● **PROBLEM REQUIREMENTS**: The lines to be copied are those below that contain "daran".

● **RECORDS TO USE**:

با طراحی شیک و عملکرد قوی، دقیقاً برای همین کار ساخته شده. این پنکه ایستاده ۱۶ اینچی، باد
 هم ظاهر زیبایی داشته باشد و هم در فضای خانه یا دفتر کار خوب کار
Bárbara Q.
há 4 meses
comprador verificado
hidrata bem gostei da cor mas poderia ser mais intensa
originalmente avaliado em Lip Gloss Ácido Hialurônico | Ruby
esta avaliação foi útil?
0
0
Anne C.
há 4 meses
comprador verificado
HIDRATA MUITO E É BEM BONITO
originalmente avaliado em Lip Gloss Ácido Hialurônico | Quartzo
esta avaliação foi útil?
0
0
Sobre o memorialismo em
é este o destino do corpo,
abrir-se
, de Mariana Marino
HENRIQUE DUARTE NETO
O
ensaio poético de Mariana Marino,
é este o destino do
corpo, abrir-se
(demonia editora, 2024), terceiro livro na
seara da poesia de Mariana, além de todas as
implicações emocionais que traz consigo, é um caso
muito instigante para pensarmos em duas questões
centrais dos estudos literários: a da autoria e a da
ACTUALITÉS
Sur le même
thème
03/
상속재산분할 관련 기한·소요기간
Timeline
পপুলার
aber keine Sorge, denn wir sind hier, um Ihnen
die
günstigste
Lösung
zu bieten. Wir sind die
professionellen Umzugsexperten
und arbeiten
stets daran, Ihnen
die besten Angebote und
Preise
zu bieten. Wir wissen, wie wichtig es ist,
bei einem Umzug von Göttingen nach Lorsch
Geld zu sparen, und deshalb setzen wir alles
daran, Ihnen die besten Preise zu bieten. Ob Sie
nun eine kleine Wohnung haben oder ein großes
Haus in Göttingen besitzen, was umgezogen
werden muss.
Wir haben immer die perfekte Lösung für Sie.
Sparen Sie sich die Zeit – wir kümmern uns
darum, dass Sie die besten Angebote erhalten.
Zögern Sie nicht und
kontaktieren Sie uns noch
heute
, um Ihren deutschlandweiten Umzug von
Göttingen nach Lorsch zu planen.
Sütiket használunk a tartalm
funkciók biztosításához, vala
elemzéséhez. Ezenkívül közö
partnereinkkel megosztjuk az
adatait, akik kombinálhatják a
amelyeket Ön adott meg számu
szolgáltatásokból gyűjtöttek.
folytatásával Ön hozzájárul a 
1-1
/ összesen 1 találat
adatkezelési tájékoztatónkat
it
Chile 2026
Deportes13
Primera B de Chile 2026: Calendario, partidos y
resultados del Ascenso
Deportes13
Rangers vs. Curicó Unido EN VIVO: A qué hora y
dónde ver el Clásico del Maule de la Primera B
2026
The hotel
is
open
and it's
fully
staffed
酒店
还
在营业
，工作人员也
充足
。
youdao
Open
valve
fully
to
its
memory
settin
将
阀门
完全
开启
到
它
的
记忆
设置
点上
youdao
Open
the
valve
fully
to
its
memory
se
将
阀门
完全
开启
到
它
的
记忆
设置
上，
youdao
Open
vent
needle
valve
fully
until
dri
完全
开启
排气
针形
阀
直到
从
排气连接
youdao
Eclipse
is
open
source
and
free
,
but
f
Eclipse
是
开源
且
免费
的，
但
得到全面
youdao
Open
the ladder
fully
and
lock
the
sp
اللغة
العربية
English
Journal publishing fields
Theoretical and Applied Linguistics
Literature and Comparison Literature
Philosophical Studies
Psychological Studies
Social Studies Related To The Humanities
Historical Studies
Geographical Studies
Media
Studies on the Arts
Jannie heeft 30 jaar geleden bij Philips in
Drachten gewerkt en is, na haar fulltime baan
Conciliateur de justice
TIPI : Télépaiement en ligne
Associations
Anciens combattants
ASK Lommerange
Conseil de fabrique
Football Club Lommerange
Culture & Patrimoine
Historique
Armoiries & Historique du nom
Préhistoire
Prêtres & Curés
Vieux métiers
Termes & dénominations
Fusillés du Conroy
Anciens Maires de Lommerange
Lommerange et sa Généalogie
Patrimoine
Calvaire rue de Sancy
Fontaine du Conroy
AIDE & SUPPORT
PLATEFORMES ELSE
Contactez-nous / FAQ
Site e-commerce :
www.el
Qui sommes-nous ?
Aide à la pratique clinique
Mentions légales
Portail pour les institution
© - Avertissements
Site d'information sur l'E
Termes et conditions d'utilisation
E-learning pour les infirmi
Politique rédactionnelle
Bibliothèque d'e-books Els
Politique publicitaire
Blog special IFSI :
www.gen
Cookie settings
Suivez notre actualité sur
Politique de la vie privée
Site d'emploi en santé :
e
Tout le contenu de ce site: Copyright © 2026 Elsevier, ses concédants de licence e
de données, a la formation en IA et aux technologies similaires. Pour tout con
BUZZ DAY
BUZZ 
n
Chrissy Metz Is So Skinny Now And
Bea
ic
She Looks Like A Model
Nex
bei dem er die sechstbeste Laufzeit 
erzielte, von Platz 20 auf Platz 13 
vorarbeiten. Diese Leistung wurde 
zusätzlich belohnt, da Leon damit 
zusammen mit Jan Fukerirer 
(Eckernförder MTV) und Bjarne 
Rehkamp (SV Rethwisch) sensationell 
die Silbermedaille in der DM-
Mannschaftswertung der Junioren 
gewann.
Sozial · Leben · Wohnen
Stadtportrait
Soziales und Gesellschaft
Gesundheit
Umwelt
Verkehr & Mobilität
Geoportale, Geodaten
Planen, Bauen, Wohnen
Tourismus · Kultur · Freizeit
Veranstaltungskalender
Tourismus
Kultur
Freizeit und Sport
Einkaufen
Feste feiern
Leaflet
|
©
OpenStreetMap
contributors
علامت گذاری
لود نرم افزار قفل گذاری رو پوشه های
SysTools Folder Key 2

● **WRITTEN SOLUTION**:
stets daran, Ihnen
daran, Ihnen die besten Preise zu bieten. Ob Sie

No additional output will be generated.